**Exercise input:**
Segment Open

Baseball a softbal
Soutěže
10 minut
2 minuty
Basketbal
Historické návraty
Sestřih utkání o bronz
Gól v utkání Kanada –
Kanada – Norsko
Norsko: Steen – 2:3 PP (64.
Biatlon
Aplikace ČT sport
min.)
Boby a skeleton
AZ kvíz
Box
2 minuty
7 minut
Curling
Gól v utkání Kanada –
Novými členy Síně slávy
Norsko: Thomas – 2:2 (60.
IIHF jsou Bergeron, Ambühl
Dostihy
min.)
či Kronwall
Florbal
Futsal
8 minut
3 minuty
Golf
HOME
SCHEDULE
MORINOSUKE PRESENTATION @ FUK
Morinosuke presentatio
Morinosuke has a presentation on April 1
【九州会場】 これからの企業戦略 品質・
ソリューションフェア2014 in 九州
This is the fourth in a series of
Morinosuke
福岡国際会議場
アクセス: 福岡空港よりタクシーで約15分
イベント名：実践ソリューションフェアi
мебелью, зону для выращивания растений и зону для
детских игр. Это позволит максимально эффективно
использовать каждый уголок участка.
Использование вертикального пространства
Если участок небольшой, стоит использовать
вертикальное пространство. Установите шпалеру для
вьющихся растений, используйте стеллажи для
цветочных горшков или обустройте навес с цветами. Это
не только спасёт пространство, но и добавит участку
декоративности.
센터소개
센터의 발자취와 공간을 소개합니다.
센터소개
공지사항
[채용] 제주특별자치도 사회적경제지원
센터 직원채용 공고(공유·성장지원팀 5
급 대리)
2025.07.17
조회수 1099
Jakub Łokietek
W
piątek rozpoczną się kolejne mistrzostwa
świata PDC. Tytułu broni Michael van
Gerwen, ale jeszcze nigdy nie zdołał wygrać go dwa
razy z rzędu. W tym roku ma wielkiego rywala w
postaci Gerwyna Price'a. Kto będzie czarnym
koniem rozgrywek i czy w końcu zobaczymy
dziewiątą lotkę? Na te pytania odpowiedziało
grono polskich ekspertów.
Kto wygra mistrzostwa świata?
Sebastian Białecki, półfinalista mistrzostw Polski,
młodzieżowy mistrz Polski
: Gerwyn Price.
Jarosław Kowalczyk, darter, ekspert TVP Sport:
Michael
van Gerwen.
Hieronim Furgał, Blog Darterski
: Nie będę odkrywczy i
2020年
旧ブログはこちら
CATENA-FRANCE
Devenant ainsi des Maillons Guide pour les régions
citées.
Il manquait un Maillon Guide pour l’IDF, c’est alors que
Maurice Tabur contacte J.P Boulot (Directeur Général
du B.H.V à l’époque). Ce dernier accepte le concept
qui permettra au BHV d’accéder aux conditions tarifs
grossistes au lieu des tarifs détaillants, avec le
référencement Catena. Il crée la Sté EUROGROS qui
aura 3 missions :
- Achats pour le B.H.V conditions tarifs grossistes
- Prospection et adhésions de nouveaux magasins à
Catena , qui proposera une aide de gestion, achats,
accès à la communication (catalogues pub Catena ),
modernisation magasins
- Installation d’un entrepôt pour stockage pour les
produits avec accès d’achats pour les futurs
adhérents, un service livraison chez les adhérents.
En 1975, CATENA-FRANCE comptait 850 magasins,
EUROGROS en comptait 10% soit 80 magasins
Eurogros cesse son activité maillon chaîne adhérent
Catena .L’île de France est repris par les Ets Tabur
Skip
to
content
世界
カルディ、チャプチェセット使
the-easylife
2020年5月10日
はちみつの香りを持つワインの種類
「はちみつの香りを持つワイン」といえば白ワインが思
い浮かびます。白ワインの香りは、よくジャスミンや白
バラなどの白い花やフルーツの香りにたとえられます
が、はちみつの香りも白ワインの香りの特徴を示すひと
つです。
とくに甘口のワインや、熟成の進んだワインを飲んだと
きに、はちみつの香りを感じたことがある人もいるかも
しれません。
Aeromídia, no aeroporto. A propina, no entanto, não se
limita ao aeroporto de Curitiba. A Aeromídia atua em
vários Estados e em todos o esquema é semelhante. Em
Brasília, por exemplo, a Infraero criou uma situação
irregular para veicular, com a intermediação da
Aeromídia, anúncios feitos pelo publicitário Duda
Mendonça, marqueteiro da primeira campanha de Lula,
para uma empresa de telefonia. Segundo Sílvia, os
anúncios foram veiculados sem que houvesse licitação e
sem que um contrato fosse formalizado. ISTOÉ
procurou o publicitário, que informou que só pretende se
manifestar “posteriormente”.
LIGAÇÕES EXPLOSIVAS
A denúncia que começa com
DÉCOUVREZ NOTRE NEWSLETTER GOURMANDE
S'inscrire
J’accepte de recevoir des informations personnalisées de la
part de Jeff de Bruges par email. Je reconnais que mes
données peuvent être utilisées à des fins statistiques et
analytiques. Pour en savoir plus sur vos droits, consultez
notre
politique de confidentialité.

Segment Closed

**Exercise brief:** The answer should be the full set of records, reproduced exactly.

**Response box:**
Baseball a softbal
Soutěže
10 minut
2 minuty
Basketbal
Historické návraty
Sestřih utkání o bronz
Gól v utkání Kanada –
Kanada – Norsko
Norsko: Steen – 2:3 PP (64.
Biatlon
Aplikace ČT sport
min.)
Boby a skeleton
AZ kvíz
Box
2 minuty
7 minut
Curling
Gól v utkání Kanada –
Novými členy Síně slávy
Norsko: Thomas – 2:2 (60.
IIHF jsou Bergeron, Ambühl
Dostihy
min.)
či Kronwall
Florbal
Futsal
8 minut
3 minuty
Golf
HOME
SCHEDULE
MORINOSUKE PRESENTATION @ FUK
Morinosuke presentatio
Morinosuke has a presentation on April 1
【九州会場】 これからの企業戦略 品質・
ソリューションフェア2014 in 九州
This is the fourth in a series of
Morinosuke
福岡国際会議場
アクセス: 福岡空港よりタクシーで約15分
イベント名：実践ソリューションフェアi
мебелью, зону для выращивания растений и зону для
детских игр. Это позволит максимально эффективно
использовать каждый уголок участка.
Использование вертикального пространства
Если участок небольшой, стоит использовать
вертикальное пространство. Установите шпалеру для
вьющихся растений, используйте стеллажи для
цветочных горшков или обустройте навес с цветами. Это
не только спасёт пространство, но и добавит участку
декоративности.
센터소개
센터의 발자취와 공간을 소개합니다.
센터소개
공지사항
[채용] 제주특별자치도 사회적경제지원
센터 직원채용 공고(공유·성장지원팀 5
급 대리)
2025.07.17
조회수 1099
Jakub Łokietek
W
piątek rozpoczną się kolejne mistrzostwa
świata PDC. Tytułu broni Michael van
Gerwen, ale jeszcze nigdy nie zdołał wygrać go dwa
razy z rzędu. W tym roku ma wielkiego rywala w
postaci Gerwyna Price'a. Kto będzie czarnym
koniem rozgrywek i czy w końcu zobaczymy
dziewiątą lotkę? Na te pytania odpowiedziało
grono polskich ekspertów.
Kto wygra mistrzostwa świata?
Sebastian Białecki, półfinalista mistrzostw Polski,
młodzieżowy mistrz Polski
: Gerwyn Price.
Jarosław Kowalczyk, darter, ekspert TVP Sport:
Michael
van Gerwen.
Hieronim Furgał, Blog Darterski
: Nie będę odkrywczy i
2020年
旧ブログはこちら
CATENA-FRANCE
Devenant ainsi des Maillons Guide pour les régions
citées.
Il manquait un Maillon Guide pour l’IDF, c’est alors que
Maurice Tabur contacte J.P Boulot (Directeur Général
du B.H.V à l’époque). Ce dernier accepte le concept
qui permettra au BHV d’accéder aux conditions tarifs
grossistes au lieu des tarifs détaillants, avec le
référencement Catena. Il crée la Sté EUROGROS qui
aura 3 missions :
- Achats pour le B.H.V conditions tarifs grossistes
- Prospection et adhésions de nouveaux magasins à
Catena , qui proposera une aide de gestion, achats,
accès à la communication (catalogues pub Catena ),
modernisation magasins
- Installation d’un entrepôt pour stockage pour les
produits avec accès d’achats pour les futurs
adhérents, un service livraison chez les adhérents.
En 1975, CATENA-FRANCE comptait 850 magasins,
EUROGROS en comptait 10% soit 80 magasins
Eurogros cesse son activité maillon chaîne adhérent
Catena .L’île de France est repris par les Ets Tabur
Skip
to
content
世界
カルディ、チャプチェセット使
the-easylife
2020年5月10日
はちみつの香りを持つワインの種類
「はちみつの香りを持つワイン」といえば白ワインが思
い浮かびます。白ワインの香りは、よくジャスミンや白
バラなどの白い花やフルーツの香りにたとえられます
が、はちみつの香りも白ワインの香りの特徴を示すひと
つです。
とくに甘口のワインや、熟成の進んだワインを飲んだと
きに、はちみつの香りを感じたことがある人もいるかも
しれません。
Aeromídia, no aeroporto. A propina, no entanto, não se
limita ao aeroporto de Curitiba. A Aeromídia atua em
vários Estados e em todos o esquema é semelhante. Em
Brasília, por exemplo, a Infraero criou uma situação
irregular para veicular, com a intermediação da
Aeromídia, anúncios feitos pelo publicitário Duda
Mendonça, marqueteiro da primeira campanha de Lula,
para uma empresa de telefonia. Segundo Sílvia, os
anúncios foram veiculados sem que houvesse licitação e
sem que um contrato fosse formalizado. ISTOÉ
procurou o publicitário, que informou que só pretende se
manifestar “posteriormente”.
LIGAÇÕES EXPLOSIVAS
A denúncia que começa com
DÉCOUVREZ NOTRE NEWSLETTER GOURMANDE
S'inscrire
J’accepte de recevoir des informations personnalisées de la
part de Jeff de Bruges par email. Je reconnais que mes
données peuvent être utilisées à des fins statistiques et
analytiques. Pour en savoir plus sur vos droits, consultez
notre
politique de confidentialité.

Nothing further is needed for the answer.